Именно Саша сказал мне, что другой испанец из Дивизии, повар, также хочет перейти к русским. Уже давно я мечтал об этом. Речь шла о Леопольдо Сауро Кальдероне, который был поваром еще в Республиканской армии. Поскольку я был капрал, я вызвал его в свой бункер, и для того чтобы узнать его мысли, попытался проверить его с помощью газет, поступающих к нам из Испании. Я сказал, что в одной из них имеется сообщение о высадке англоамериканцев в Северной Африке, произошедшей 8 ноября 1942 г. Я заметил удовлетворение на его лице и сказал ему, что он был красным. Он смутился, но я его успокоил, сказав, что тоже был красным. Очень скоро я включил его в ротную казарму, и с этого момента мы начали готовиться к бегству. В одну из наиболее темных ночей мы решили идти к русским траншеям, которые находились в этом пункте примерно за 600–700 метров от наших. Было 26-е марта 1943 г., ровно год спустя после того, как я пересек испанскую границу, чтобы прибыть в Германию. Мы очень осторожно и медленно пересекли минное поле и дошли до места, где стояла русская поврежденная танкетка, немного более чем в 50 метрах от советских позиций. Оттуда мы несколько раз крикнули по-русски, сообщая, что мы приближаемся к ним. Два раза ответа не было, но на третий ответили. С моим неплохим знанием русского языка я спросил, куда идти, и мне ответили, чтобы я не шел прямо, и указали, как надо идти среди мин.
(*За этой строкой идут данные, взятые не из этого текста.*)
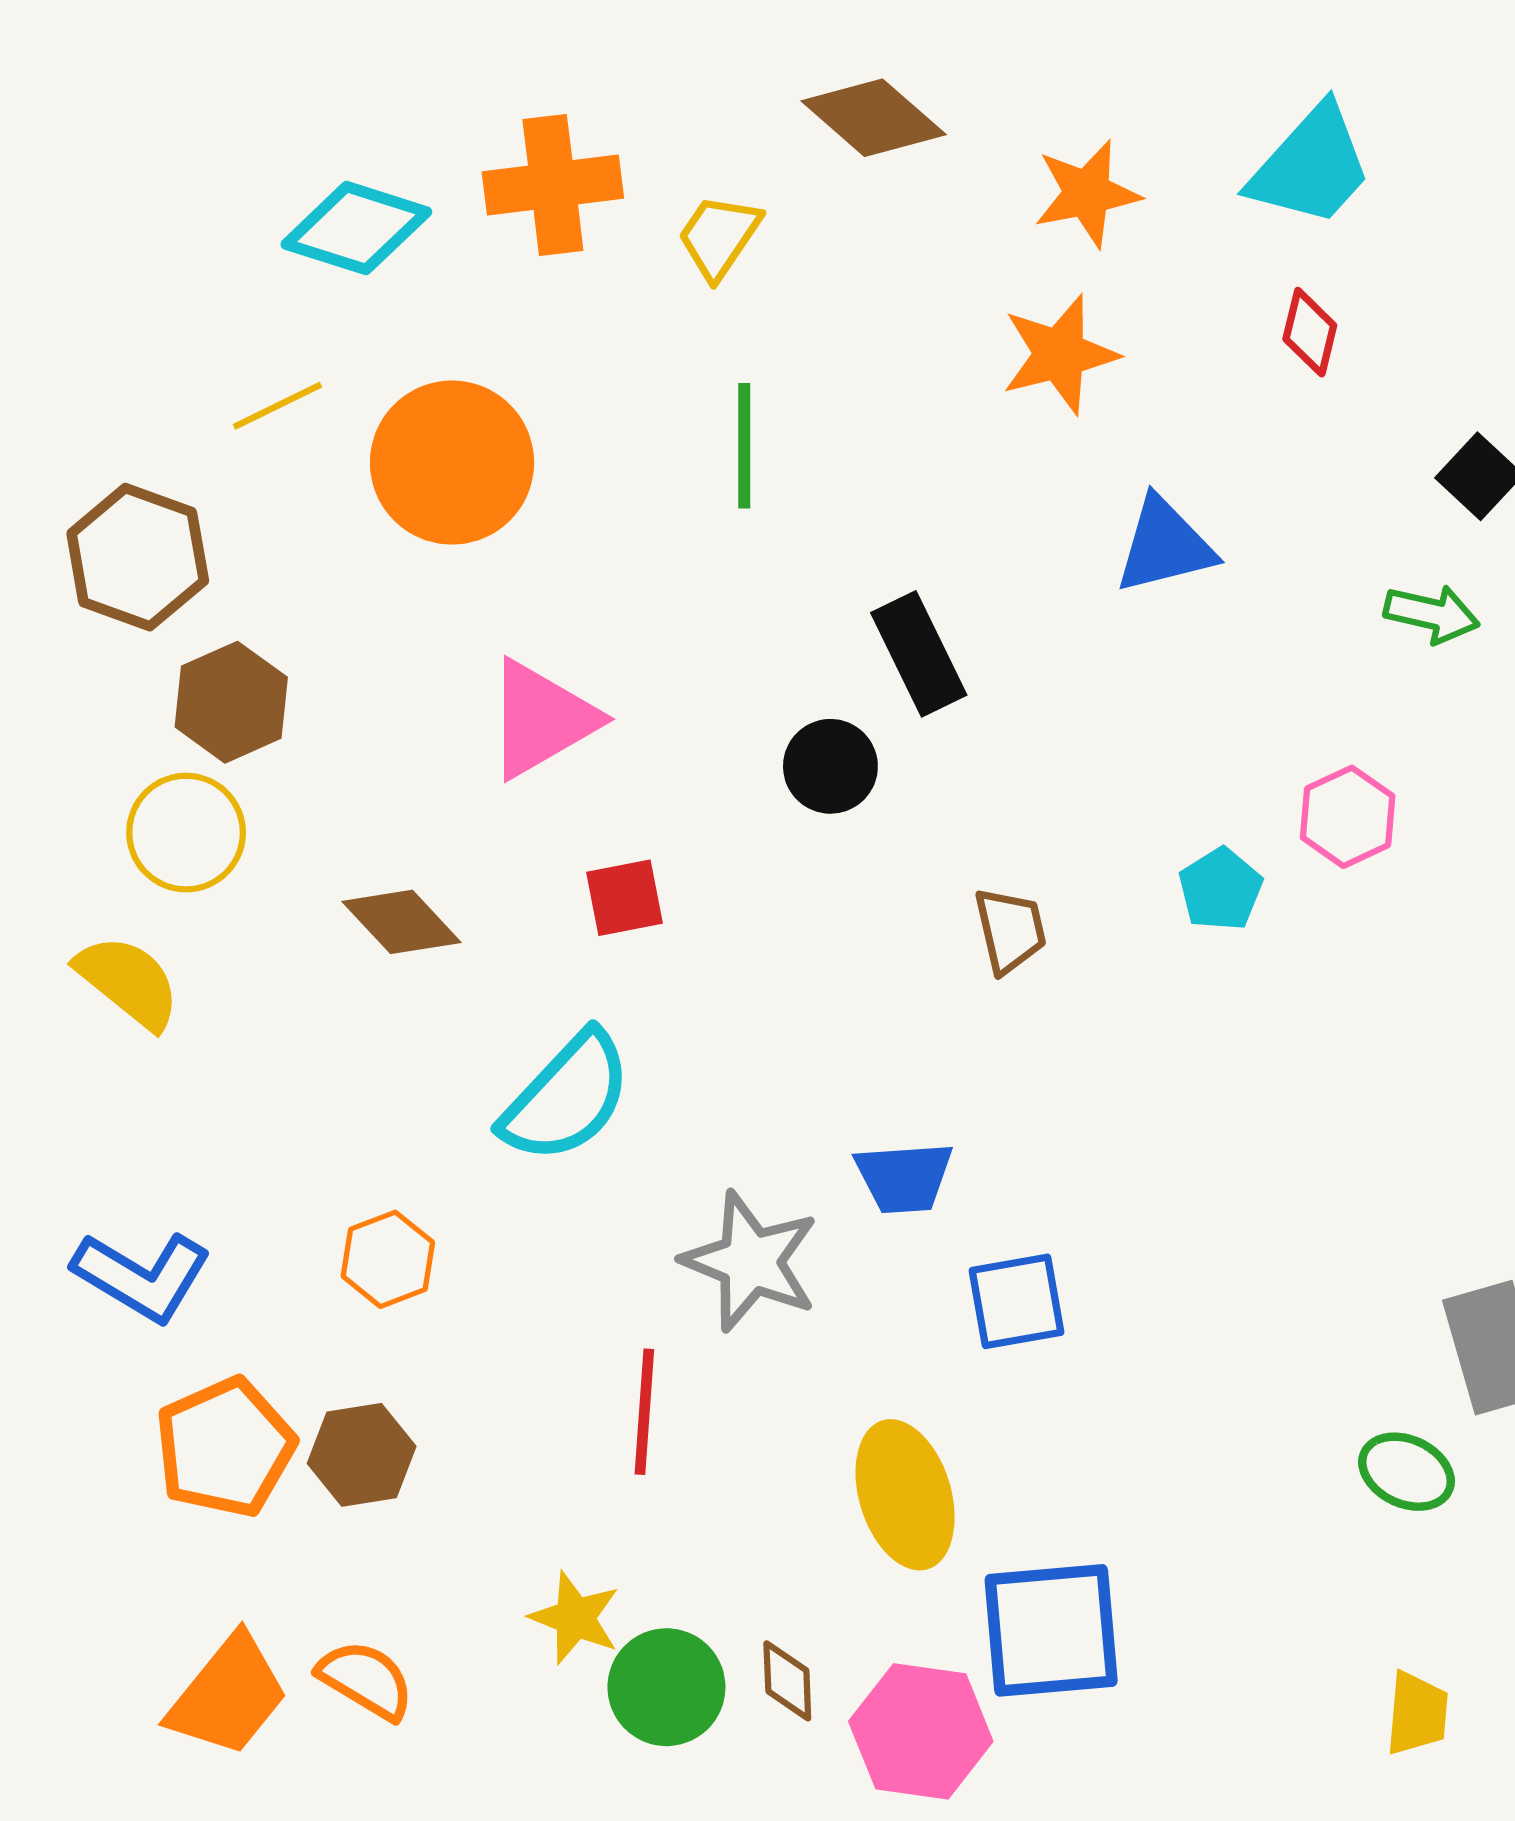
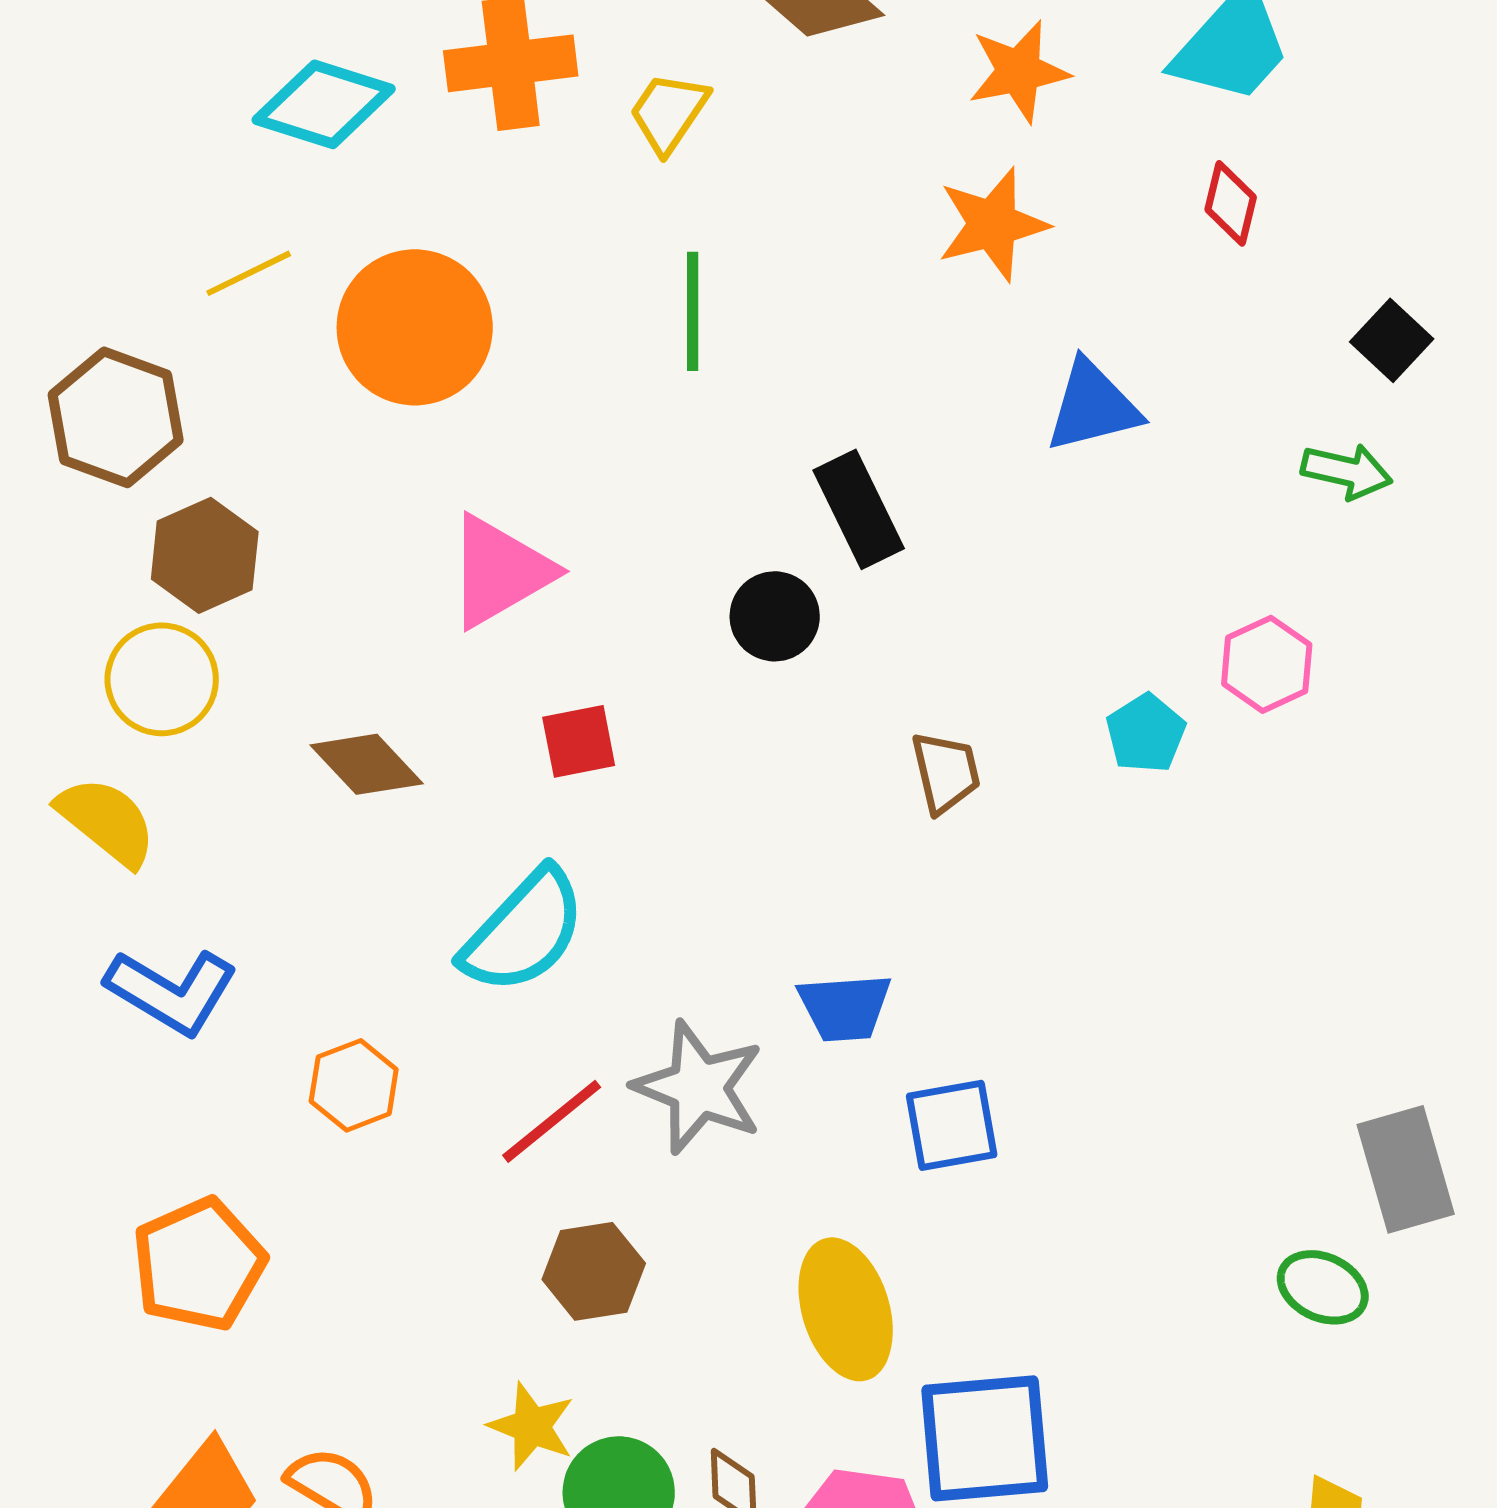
blue L-shape: (142, 1276) -> (172, 991), moved
red line: (644, 1412) -> (552, 1121), moved, turned 47
brown hexagon: (362, 1455) -> (594, 1271), moved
Пока мы приближались, патруль тоже подошел и приказал нам стоять. Нас повели в бункер капитана роты, где мы спели Интернационал. Оттуда нас перевели на командный пункт батальона, где накормили и дали водки, и даже завели на граммофоне диск "Лимонеро". Дальше нас перевели (С. 331) на командный пункт полка и дивизии. Пункт располагался против Колпино. На допросах был переводчик Хосе Вера, молодой испанец, который еще раньше дезертировал из Дивизии и очень быстро научился русскому языку.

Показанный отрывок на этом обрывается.